(THE PROBLEM):
Return all of the data that follows precisely, leaving every image out.

╭─ DATA FOR THE TASK

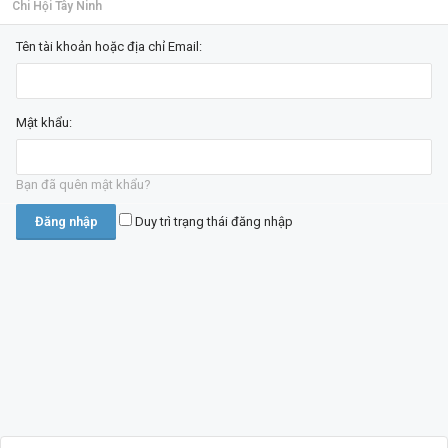
Chi Hội Tây Ninh
Tên tài khoản hoặc địa chỉ Email:
Mật khẩu:
Bạn đã quên mật khẩu?
Duy trì trạng thái đăng nhập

╰─

(SOLUTION):
Chi Hội Tây Ninh
Tên tài khoản hoặc địa chỉ Email:
Mật khẩu:
Bạn đã quên mật khẩu?
Duy trì trạng thái đăng nhập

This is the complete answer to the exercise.